··· DATA

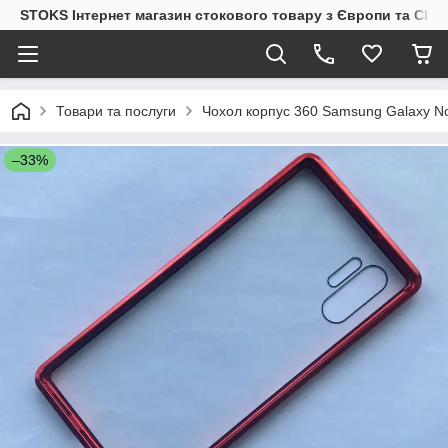
STOKS Інтернет магазин стокового товару з Європи та США
Товари та послуги
Чохол корпус 360 Samsung Galaxy No
–33%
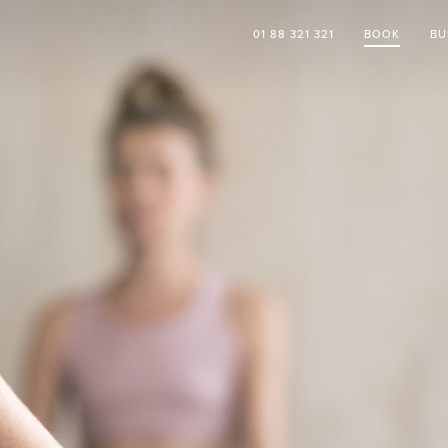
01 88 321 321
BOOK
BU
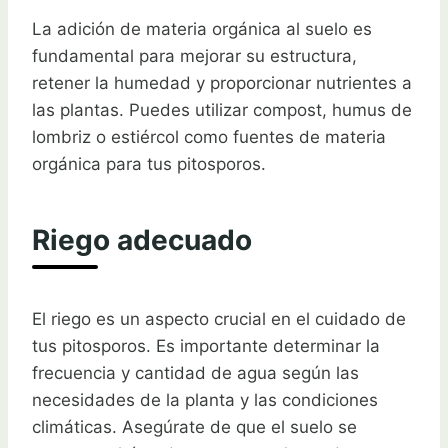
La adición de materia orgánica al suelo es
fundamental para mejorar su estructura,
retener la humedad y proporcionar nutrientes a
las plantas. Puedes utilizar compost, humus de
lombriz o estiércol como fuentes de materia
orgánica para tus pitosporos.
Riego adecuado
El riego es un aspecto crucial en el cuidado de
tus pitosporos. Es importante determinar la
frecuencia y cantidad de agua según las
necesidades de la planta y las condiciones
climáticas. Asegúrate de que el suelo se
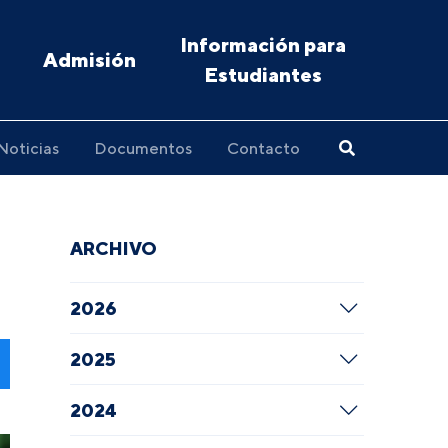
Información para
Admisión
Estudiantes
Noticias
Documentos
Contacto
ARCHIVO
2026
2025
2024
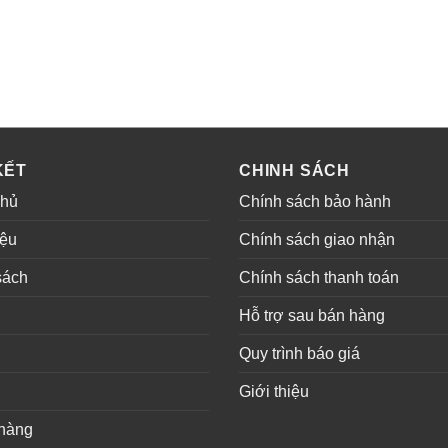
KẾT
CHINH SÁCH
chủ
Chính sách bảo hành
iệu
Chính sách giao nhận
sách
Chính sách thanh toán
ụ
Hỗ trợ sau bán hàng
Quy trình báo giá
Giới thiệu
hàng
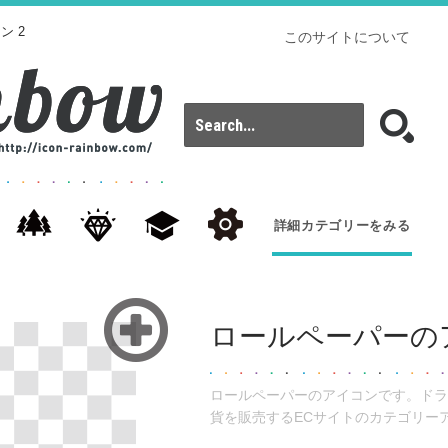
ン 2
このサイトについて
詳細カテゴリーをみる
ロールペーパーのア
ロールペーパーのアイコンです。ドラ
貨を販売するECサイトのカテゴリー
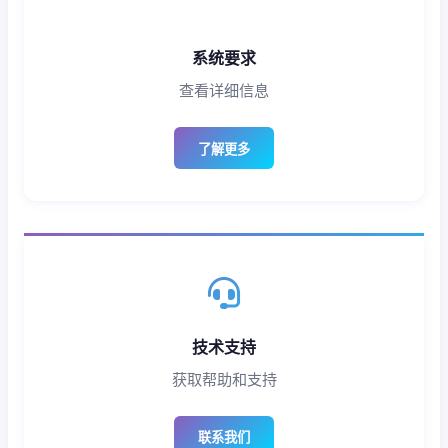
系统要求
查看详细信息
了解更多
技术支持
获取帮助和支持
联系我们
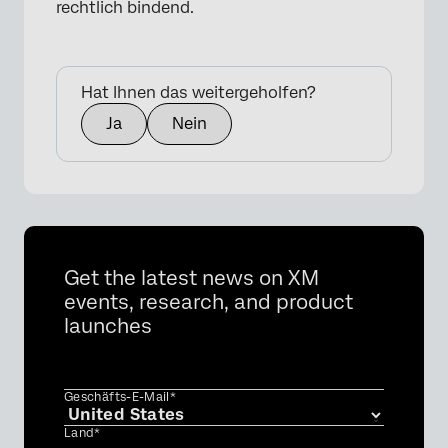
rechtlich bindend.
Hat Ihnen das weitergeholfen?
Ja
Nein
Get the latest news on XM
events, research, and product
launches
Geschäfts-E-Mail*
Land*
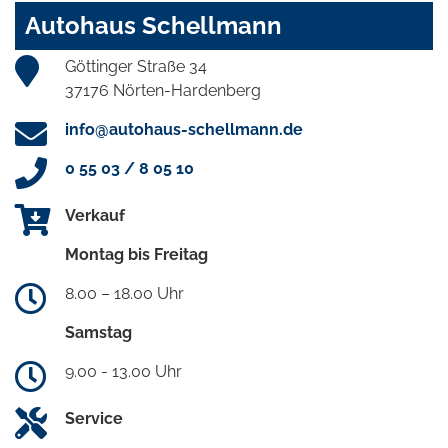
Autohaus Schellmann
Göttinger Straße 34
37176 Nörten-Hardenberg
info@autohaus-schellmann.de
0 55 03 / 8 05 10
Verkauf
Montag bis Freitag
8.00 – 18.00 Uhr
Samstag
9.00 - 13.00 Uhr
Service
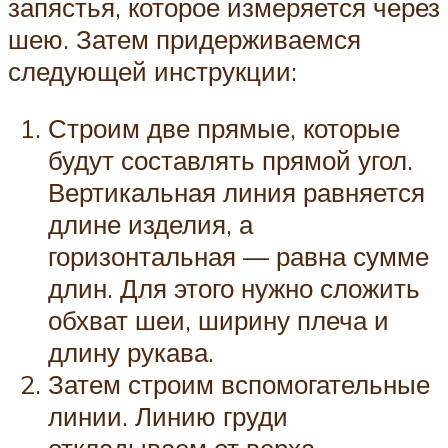
запястья, которое измеряется через
шею. Затем придерживаемся
следующей инструкции:
Строим две прямые, которые
будут составлять прямой угол.
Вертикальная линия равняется
длине изделия, а
горизонтальная — равна сумме
длин. Для этого нужно сложить
обхват шеи, ширину плеча и
длину рукава.
Затем строим вспомогательные
линии. Линию груди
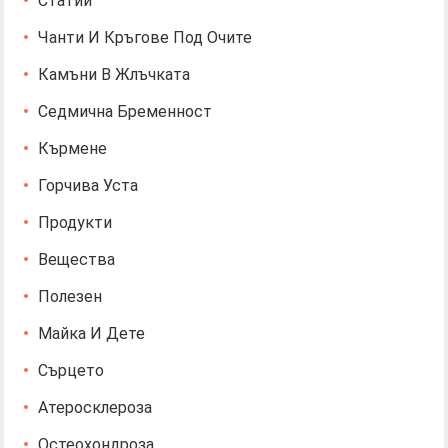
Статии
Чанти И Кръгове Под Очите
Камъни В Жлъчката
Седмична Бременност
Кърмене
Горчива Уста
Продукти
Вещества
Полезен
Майка И Дете
Сърцето
Атеросклероза
Остеохондроза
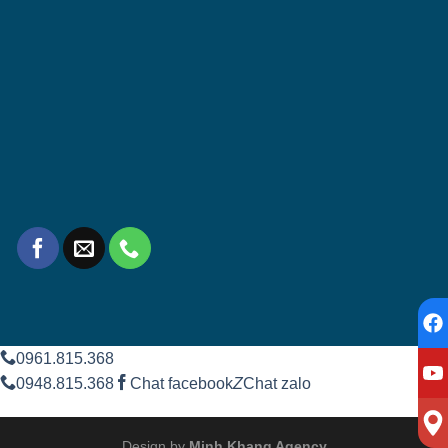
0961.815.368
0948.815.368
Chat facebook
Z
Chat zalo
Design by
Minh Khang Agency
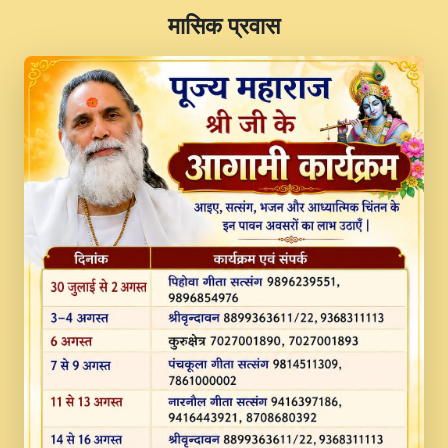
​मासिक प्रवास
JINU SATGURU AAP BULAVE by Rasik
Pawan ji 20-11-19 Sankirtan At VEER JI
PRABHU KUTEER CHANNEL.mp3
Kina Sohna Tera Bhawan Sajaya Mata
Vaishno Devi Aarti Mata Rani Bhajan By
Lakhwinder Wadali Ji.mp3
MERE MANN VICH KANTH KALER
NEW PUNAJBI DEVOTIONAL SONG 2017
FULL VIDEO HD.mp3
Na To Roop Hai Bindu Ji Maharaj Pad - A
Divine Bhajan by Shri Indresh Ji
#BhaktiPath.mp3
Radha Rani Ki Kirpa Best Devotional
Song By Chitra Vichitra.mp3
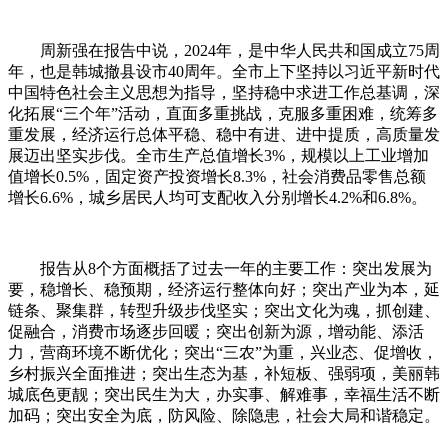
周新强在报告中说，2024年，是中华人民共和国成立75周
年，也是韩城撤县设市40周年。全市上下坚持以习近平新时代
中国特色社会主义思想为指导，坚持稳中求进工作总基调，深
化拓展“三个年”活动，直面多重挑战，克服多重困难，统筹多
重发展，经济运行总体平稳、稳中有进、进中提质，高质量发
展迈出坚实步伐。全市生产总值增长3%，规模以上工业增加
值增长0.5%，固定资产投资增长8.3%，社会消费品零售总额
增长6.6%，城乡居民人均可支配收入分别增长4.2%和6.8%。
报告从8个方面概括了过去一年的主要工作：突出发展为
要，稳增长、稳预期，经济运行整体向好；突出产业为本，延
链条、聚集群，转型升级步伐坚实；突出文化为魂，抓创建、
促融合，消费市场逐步回暖；突出创新为源，增动能、添活
力，营商环境不断优化；突出“三农”为重，兴业态、促增收，
乡村振兴全面推进；突出生态为基，补短板、强弱项，美丽韩
城底色更靓；突出民生为大，办实事、解难事，幸福生活不断
加码；突出安全为底，防风险、除隐患，社会大局和谐稳定。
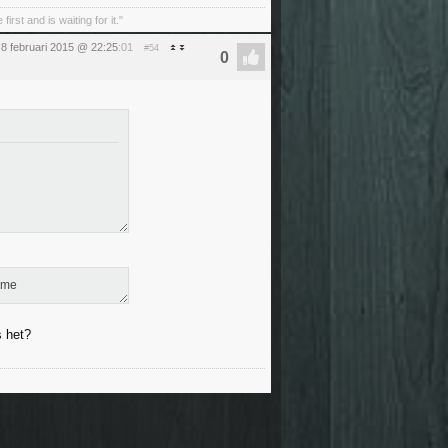
irst and is waiting for it."
8 februari 2015 @ 22:25
:01
#54
rame
 het?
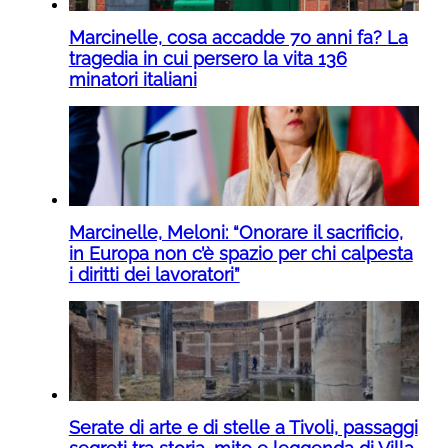
Marcinelle, cosa accadde 70 anni fa? La
tragedia in cui persero la vita 136
minatori italiani
Marcinelle, Meloni: “Onorare il sacrificio,
in Europa non c’è spazio per chi calpesta
i diritti dei lavoratori”
Serate di arte e di stelle a Tivoli, passaggi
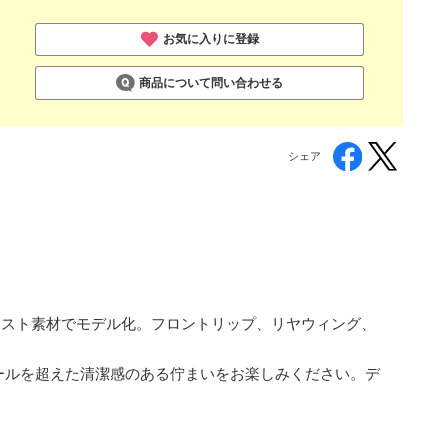
お気に入りに登録
商品について問い合わせる
シェア
。
ルダイキャスト素材でモデル化。フロントリップ、リヤウィング、
ールを超えた清潔感のある佇まいをお楽しみください。デ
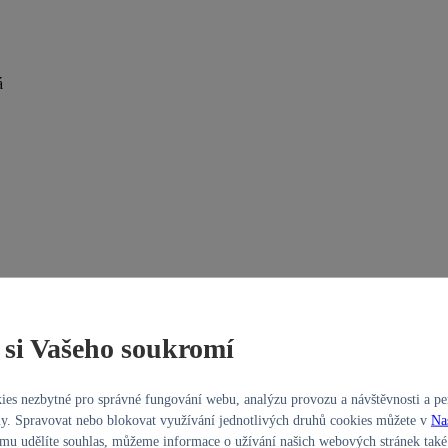
á
si Vašeho soukromí
es nezbytné pro správné fungování webu, analýzu provozu a návštěvnosti a per
y. Spravovat nebo blokovat využívání jednotlivých druhů cookies můžete v
Na
u udělíte souhlas, můžeme informace o užívání našich webových stránek také 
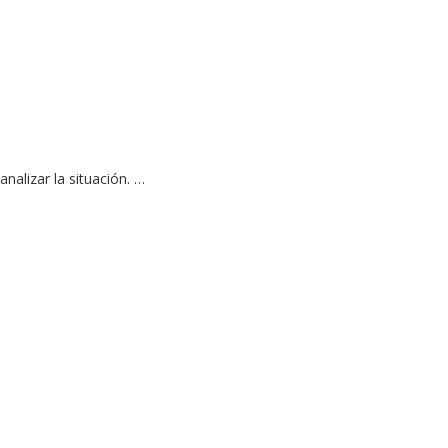
nalizar la situación. …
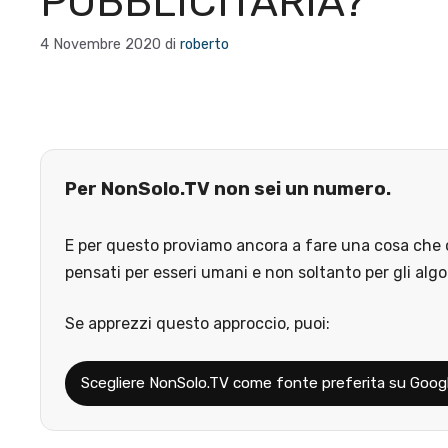
PUBBLICITARIA?
4 Novembre 2020
di
roberto
Per NonSolo.TV non sei un numero.
E per questo proviamo ancora a fare una cosa che o
pensati per esseri umani e non soltanto per gli algo
Se apprezzi questo approccio, puoi:
Scegliere NonSolo.TV come fonte preferita su Goog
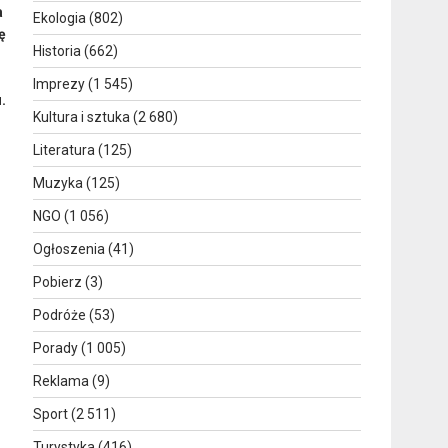
a
Ekologia
(802)
ę
Historia
(662)
Imprezy
(1 545)
.
Kultura i sztuka
(2 680)
Literatura
(125)
Muzyka
(125)
NGO
(1 056)
Ogłoszenia
(41)
Pobierz
(3)
Podróże
(53)
Porady
(1 005)
Reklama
(9)
Sport
(2 511)
Turystyka
(416)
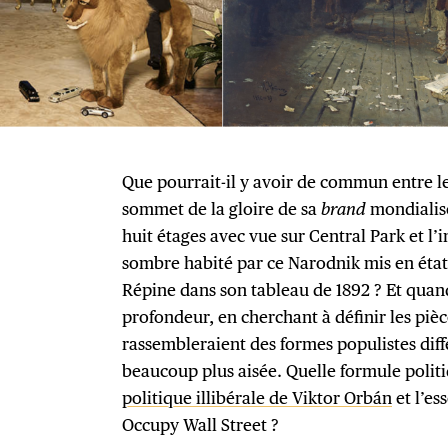
Que pourrait-il y avoir de commun entre le
sommet de la gloire de sa
brand
mondialisé
huit étages avec vue sur Central Park et l’i
sombre habité par ce Narodnik mis en état 
Répine dans son tableau de 1892 ? Et quan
profondeur, en cherchant à définir les pièc
rassembleraient des formes populistes diff
beaucoup plus aisée. Quelle formule politi
politique illibérale de Viktor Orbán
et l’es
Occupy Wall Street ?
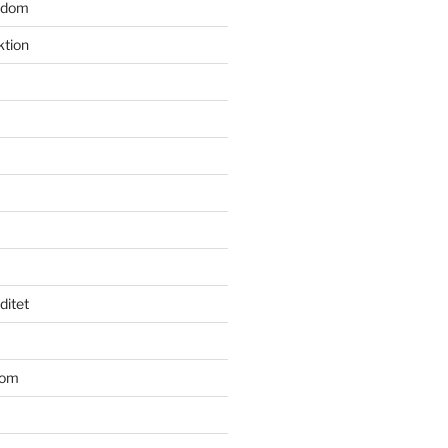
gdom
ktion
iditet
dom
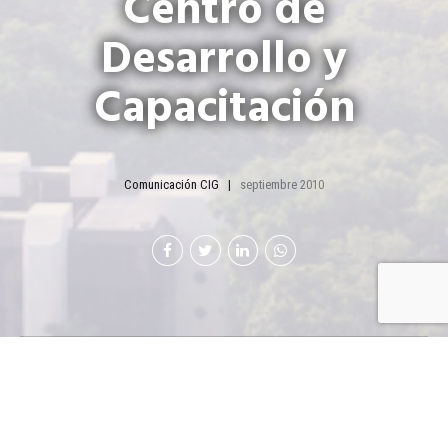
Centro de
Desarrollo y
Capacitación
Comunicación CIG
septiembre 2010
M
olinos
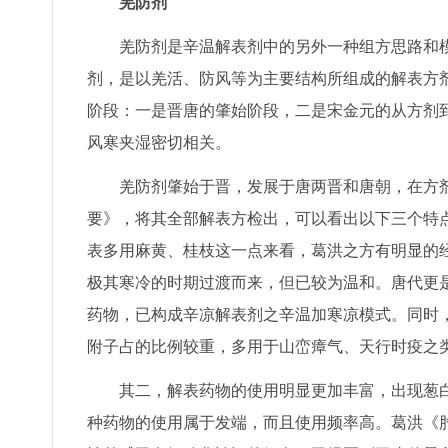
羌防剂
羌防剂是辛温解表剂中的另外一种组方思路和
剂，是以羌活、防风等为主要结构所组成的解表方
阶段：一是晋唐的肇始阶段，二是宋金元的从方剂
风寒夹湿密切相关。
羌防剂肇始于晋，发展于唐两晋和唐朝，在方
要》，将其全部解表方检出，可以看出以下三个特
表多用麻黄、桂枝这一点来看，葛洪之方有明显的
极其寒冷的时期过渡而来，但已较为温和。唐代更
药物，已构成辛凉解表剂之辛温加寒凉模式。同时
附子占的比例较重，多用于山峦瘴气、天行时疫之
其二，解表药物的使用明显更加丰富，出现葱
种药物的使用属于发端，而且使用频率高。葛洪《肘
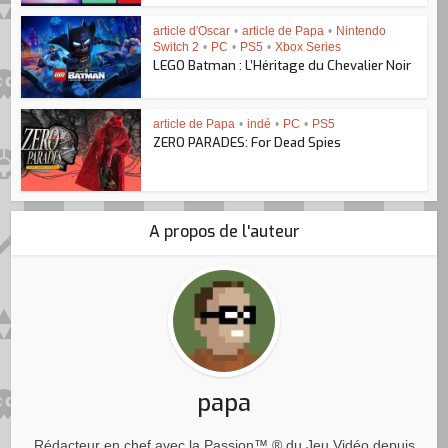
article d'Oscar
•
article de Papa
•
Nintendo
Switch 2
•
PC
•
PS5
•
Xbox Series
LEGO Batman : L’Héritage du Chevalier Noir
article de Papa
•
indé
•
PC
•
PS5
ZERO PARADES: For Dead Spies
A propos de l'auteur
papa
Rédacteur en chef avec la Passion™ ® du Jeu Vidéo depuis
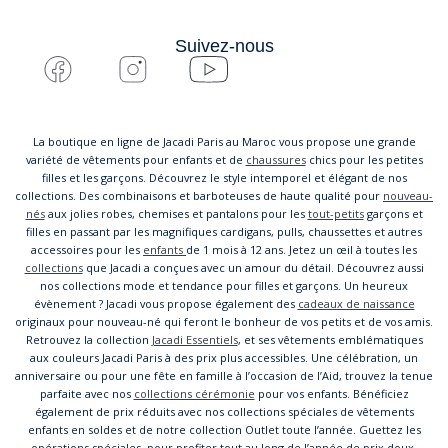
Suivez-nous
La boutique en ligne de Jacadi Paris au Maroc vous propose une grande
variété de vêtements pour enfants et de
chaussures
chics pour les petites
filles et les garçons. Découvrez le style intemporel et élégant de nos
collections. Des combinaisons et barboteuses de haute qualité pour
nouveau-
nés
aux jolies robes, chemises et pantalons pour les
tout-petits
garçons et
filles en passant par les magnifiques cardigans, pulls, chaussettes et autres
accessoires pour les
enfants
de 1 mois à 12 ans. Jetez un œil à toutes les
collections
que Jacadi a conçues avec un amour du détail. Découvrez aussi
nos collections mode et tendance pour filles et garçons. Un heureux
évènement ? Jacadi vous propose également des
cadeaux de naissance
originaux pour nouveau-né qui feront le bonheur de vos petits et de vos amis.
Retrouvez la collection
Jacadi Essentiels
, et ses vêtements emblématiques
aux couleurs Jacadi Paris à des prix plus accessibles. Une célébration, un
anniversaire ou pour une fête en famille à l’occasion de l’Aid, trouvez la tenue
parfaite avec nos
collections cérémonie
pour vos enfants. Bénéficiez
également de prix réduits avec nos collections spéciales de vêtements
enfants en soldes et de notre collection Outlet toute l’année. Guettez les
opérations spéciales, pour profiter tout au long de l’année de prix doux.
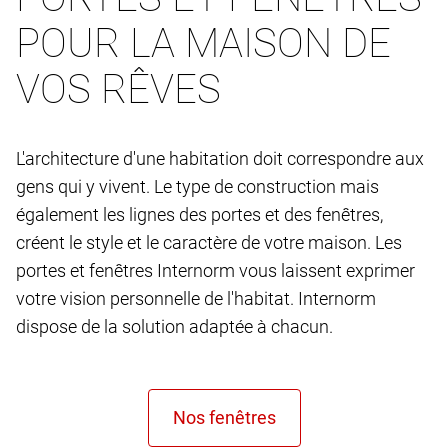
POUR LA MAISON DE
VOS RÊVES
L'architecture d'une habitation doit correspondre aux
gens qui y vivent. Le type de construction mais
également les lignes des portes et des fenêtres,
créent le style et le caractère de votre maison. Les
portes et fenêtres Internorm vous laissent exprimer
votre vision personnelle de l'habitat. Internorm
dispose de la solution adaptée à chacun.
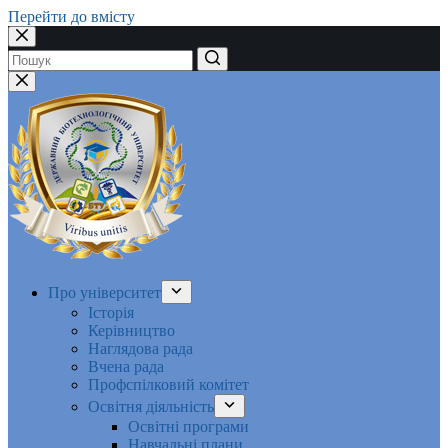
Перейти до вмісту
Немає
результатів
Про університет
Історія
Керівництво
Наглядова рада
Вчена рада
Профспілковий комітет
Освітня діяльність
Освітні програми
Навчальні плани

······

ABOUT THIS EXERCISE:
The range to set down runs from the line containing "également de prix" through the final line of the data, both ends included; give it exactly and drop the pictures.

OUTPUT FOR THIS EXERCISE:
également de prix réduits avec nos collections spéciales de vêtements
enfants en soldes et de notre collection Outlet toute l’année. Guettez les
opérations spéciales, pour profiter tout au long de l’année de prix doux.
POUR LA MAISON DE
VOS RÊVES
L'architecture d'une habitation doit correspondre aux
gens qui y vivent. Le type de construction mais
également les lignes des portes et des fenêtres,
créent le style et le caractère de votre maison. Les
portes et fenêtres Internorm vous laissent exprimer
votre vision personnelle de l'habitat. Internorm
dispose de la solution adaptée à chacun.
Перейти до вмісту
Немає
результатів
Про університет
Історія
Керівництво
Наглядова рада
Вчена рада
Профспілковий комітет
Освітня діяльність
Освітні програми
Навчальні плани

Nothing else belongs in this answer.